What to know about 'sharenting' and 'digital kidnapping'

With the news that Facebook exposed data on 50 million users to the political research company Cambridge Analytica and routinely sells information to countless advertisers, we can no longer deny that we have very little privacy if we use social media. CEO Mark Zuckerberg has been in congressional hearings about why the company did little to protect users’ data.

As adults, we’re free to make decisions about which personal details we share publicly and on which social media platforms. But when it comes to our children and grandchildren, we need to be especially selective and cautious.

Let’s face it, parents and grandparents love to brag about their kids by sharing pictures of nearly everything they do. It’s so common, there’s even a term for it – sharenting!  It’s when parents share way too much information about their kids with way too many people.

Although we might think of this as an annoying, but harmless, hobby, it isn’t.

On a recent Today Show, investigative reporter Jeff Rossen visited a family with young children on the premise of talking about social media usage. What the mother didn’t know was that a cyber safety expert was searching her Facebook page. In a very short time, the expert learned the names of her husband, her children, their schools, teachers, and babysitter. More frightening, because of geotagging – which gives the location where photos were taken – she was able to find exactly where they went, including their favorite playgrounds.

The oversharing of information has given rise to a new phenomenon, dubbed “digital kidnapping.” This happens when someone reposts a child’s photo as their own across a variety of social media.
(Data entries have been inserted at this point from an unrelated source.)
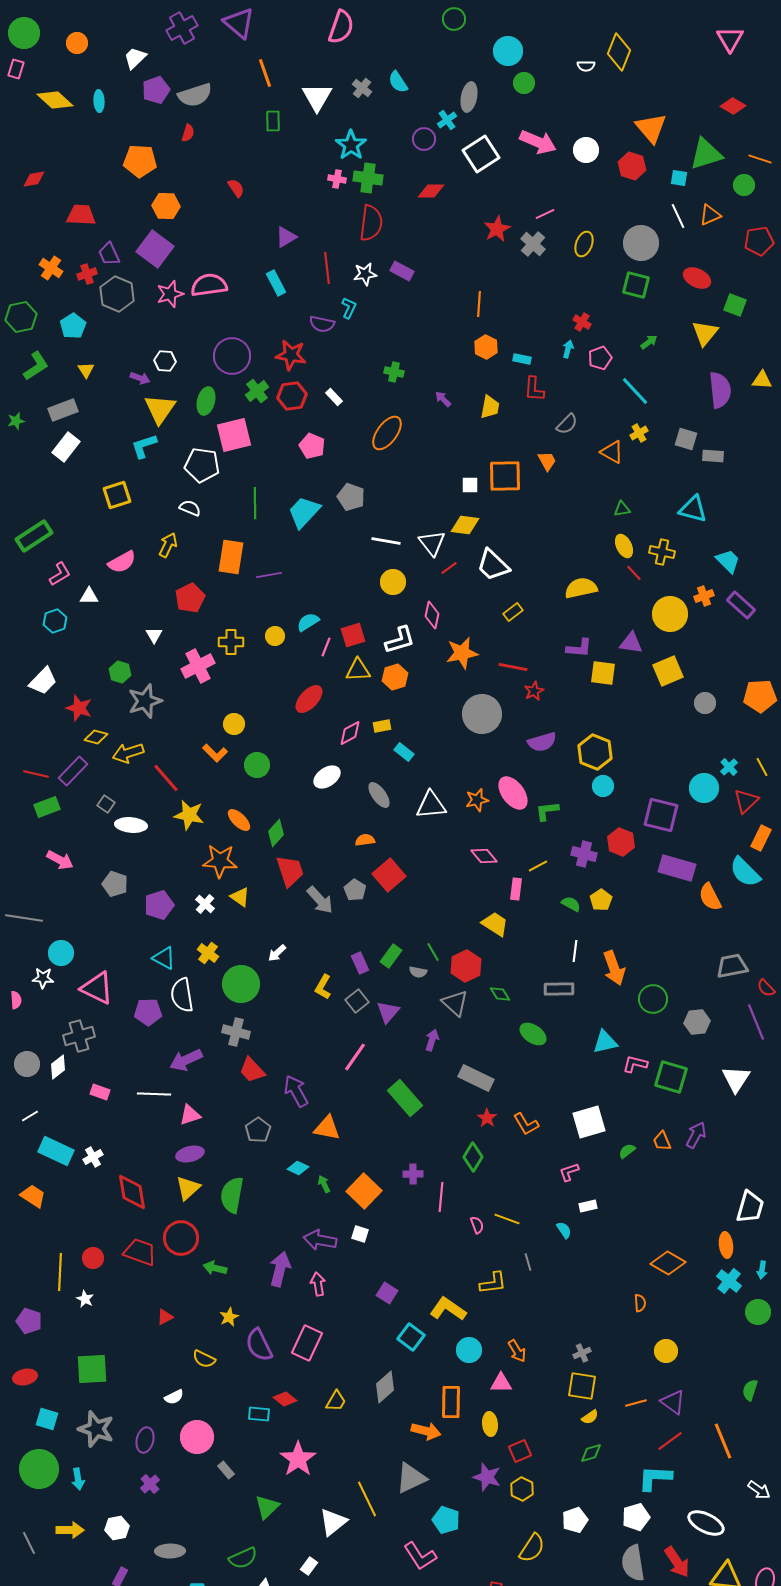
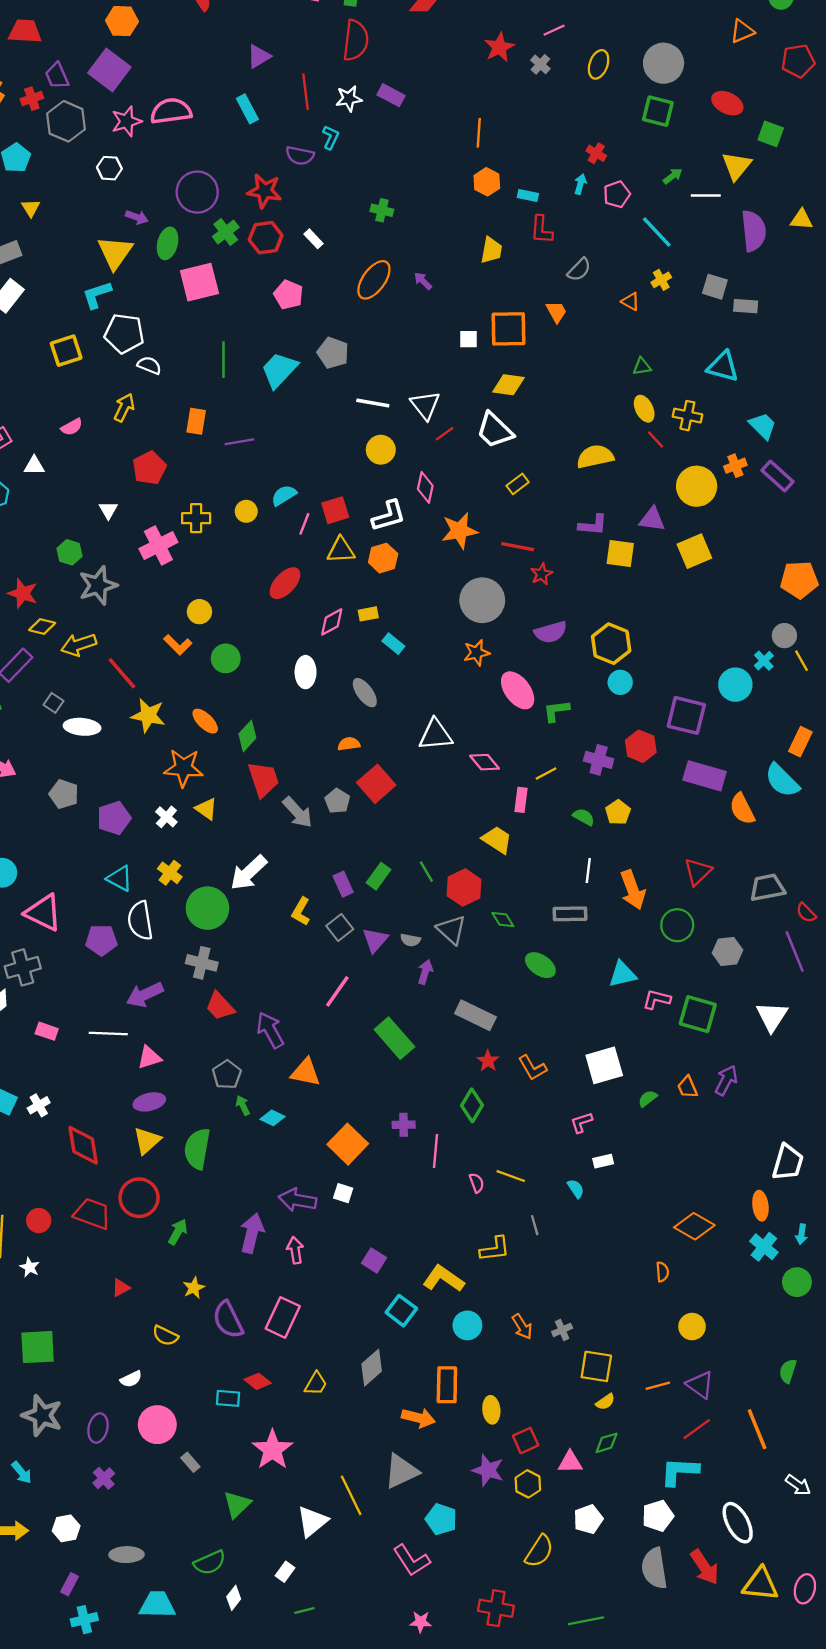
white line: (678, 216) -> (706, 195), moved, turned -65
gray cross: (533, 244) -> (540, 64), size x0.7
white hexagon: (165, 361) -> (109, 168), moved
purple arrow: (140, 378) -> (137, 217), moved
purple arrow: (443, 399) -> (423, 281), moved
orange triangle: (612, 452) -> (630, 302), size x0.7
white pentagon: (202, 465) -> (124, 333), moved
yellow diamond: (465, 525) -> (508, 385), moved
orange rectangle: (231, 557) -> (196, 421), size x0.7
pink semicircle: (122, 562) -> (72, 427), size x0.7
gray circle: (705, 703) -> (784, 636), moved
white ellipse: (327, 777) -> (306, 672), turned -56
orange star: (477, 800) -> (477, 653), moved
red triangle: (746, 801) -> (698, 872), moved
white triangle: (431, 805) -> (435, 735), moved
white arrow: (277, 953) -> (249, 873), size x1.8
gray semicircle: (418, 972) -> (410, 940), moved
green arrow: (324, 1184) -> (243, 1105), moved
green arrow: (215, 1268) -> (178, 1232), turned 105
gray cross: (582, 1353) -> (562, 1330), moved
pink triangle: (501, 1383) -> (570, 1462), moved
cyan arrow: (78, 1479) -> (22, 1472), turned -30
white ellipse: (706, 1523) -> (738, 1523), turned 36

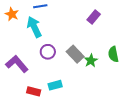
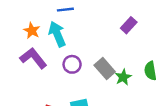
orange star: (12, 14) -> (32, 31), moved
purple L-shape: (17, 64) -> (33, 58), moved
The “photonappers” take pleasure in the number of likes and comments they receive. There are even people using the pictures to participate in role playing games, creating fantasy lives. These sites can sometimes be identified with the hashtags #adoptionrp, #orphanrp, and #babyrp.

Does this mean we should never post pictures of our kids? Of course not. What it does mean is we have to be smart about it. Rossen suggests:

  • On Instagram, make your profile private
  • On Facebook, click “Limit Past Posts” in your privacy settings to change public posts so they can be shared only with friends.
  • On Facebook, categorize your friends. Make separate groups for those you trust the most, and when you post, share your kids’ photos only with them.
  • To keep your photo locations private, go to your camera’s privacy settings and make sure the location function is off.
  • Never put your kids in your current profile or cover photo on any social platform. Those are always public, no matter the setting.
  • Use Daylight Savings Time as a reminder to go through your friends on social media and clean house: Delete anyone you’re not really friends with.

You should also consider not posting photos that give away identifying details, such as your child wearing a school T-shirt or standing next to the front door or mailbox showing your house number.

To be extra safe, there are a variety of ways, such as Google Photos and Apple Photos, to share photos with only “invited” friends. If you want to share more information, including family schedules and school events, you could use such apps as KidsLink. There’s no need to be paranoid about sharing photos, but please be smart.